Task statement:
An exact reproduction of the records is required, with all pictures omitted.

Data section:
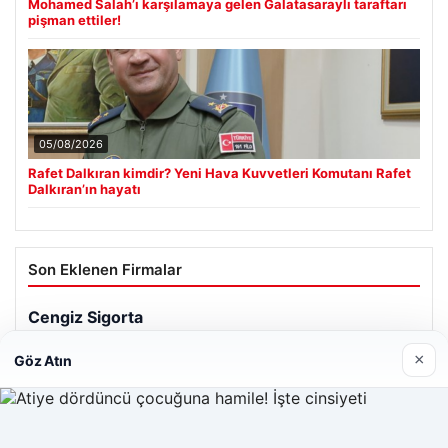
Mohamed Salah’ı karşılamaya gelen Galatasaraylı taraftarı
pişman ettiler!
05/08/2026
Rafet Dalkıran kimdir? Yeni Hava Kuvvetleri Komutanı Rafet
Dalkıran’ın hayatı
Son Eklenen Firmalar
Cengiz Sigorta
23/06/2026
×
Göz Atın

Written solution:
Mohamed Salah’ı karşılamaya gelen Galatasaraylı taraftarı
pişman ettiler!
05/08/2026
Rafet Dalkıran kimdir? Yeni Hava Kuvvetleri Komutanı Rafet
Dalkıran’ın hayatı
Son Eklenen Firmalar
Cengiz Sigorta
23/06/2026
×
Göz Atın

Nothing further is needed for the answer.